One of the facets of the right to a healthy environment is the right to breathe clean air. Unfortunately, numerous human rights, particularly the rights to life and health, are adversely affected by air pollution, particularly for vulnerable people. We ought to use our rights and ensure they are upheld. How can we make this happen?

According to the UN Environment Programme, or “UNEP” the responsible management of chemicals and pollutants must come first. It would be unimaginable to achieve equality, justice, and human dignity for all without efficient control of chemicals and pollutants worldwide. Chemicals support our daily development, but if they are not handled properly, they can become hazardous sources of contamination for our society and the environment.

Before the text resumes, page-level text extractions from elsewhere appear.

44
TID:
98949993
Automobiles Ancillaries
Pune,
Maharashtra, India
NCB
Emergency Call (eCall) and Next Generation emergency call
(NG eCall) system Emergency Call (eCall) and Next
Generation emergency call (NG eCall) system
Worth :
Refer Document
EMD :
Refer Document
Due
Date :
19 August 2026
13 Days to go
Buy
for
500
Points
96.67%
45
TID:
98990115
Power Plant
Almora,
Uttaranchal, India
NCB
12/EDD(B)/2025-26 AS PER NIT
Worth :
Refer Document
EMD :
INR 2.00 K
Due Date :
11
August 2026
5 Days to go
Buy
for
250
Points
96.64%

The engagement of vulnerable individuals would also need to improve, as well as information and knowledge sharing on these subjects. The best way to handle environmental challenges is to involve all relevant parties. Therefore, it is crucial to adequately inform and empower people most impacted by chemicals and pollutants.
The rights of workers must also be ensured. Employees need and have a right to know information regarding the chemicals used at work. UNEP promotes the need to guarantee that all employees who assist in supplying the world with essential chemical products and waste management services be regarded with gratitude and respect, not simply informal recyclers. These workers' health problems and the environmental destruction of their homes should not be seen as an indirect penalty for their labour on the part of their families, especially their children.

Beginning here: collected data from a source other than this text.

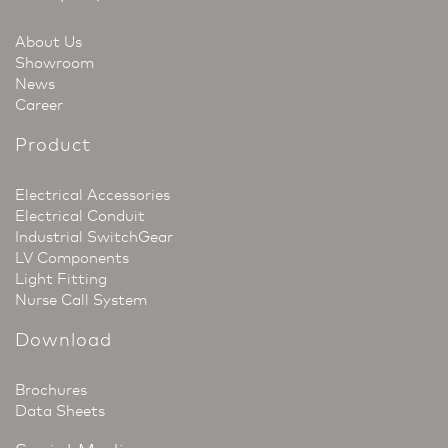
About Us
Showroom
News
Career
Product
Electrical Accessories
Electrical Conduit
Industrial SwitchGear
LV Components
Light Fitting
Nurse Call System
Download
Brochures
Data Sheets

Knowledge of the environment must be available to everyone. According to the UNEP’s Bali Guidelines on Access to Information, Public Participation, and Access to Justice in Environmental Matters, “States should ensure that any natural or legal person who considers that his or her request for environmental information has been unreasonably refused … or in any other way not handled in accordance with applicable law, has access to a review procedure before a court of law … to challenge such a decision, act or omission by the public authority in question.” The Aarhus Convention and the Escaz Agreement, two enforceable regional agreements, have similar clauses.
Other tried and tested options include:
  • Passing clean air legislation.
  • Switching from coal-fired electricity to renewable energy.
  • Incorporating the latest development in electronics to improve air quality and air security.
In addition, promoting cycling and walking in urban areas, electrifying public transportation, eliminating fossil fuel subsidies (except as noted above), enhancing waste management, and assisting farmers in adopting more environmentally friendly methods. As a result, the global climate emergency could be addressed, air quality would improve, and there would be significant health, environmental, social, and economic advantages if these policies were implemented well.
There is no more time for discussion or tolerance for ambiguity. Clean air is a necessary policy goal and is a fundamental human right.

All must breathe clean air. There is a crisis in global health, the environment, and human rights because billions of people today breathe dangerously polluted air. Implementing the known solutions is all that is required. Using the correct air purifier products is an essential step toward safeguarding the health of the individual and the planet. We not only have a unique chance to save tens of millions of lives in the following decades by lowering air pollution, but we also have a moral and legal duty to do it. It is time for us to be responsible and make efforts to create a safe and healthy tomorrow.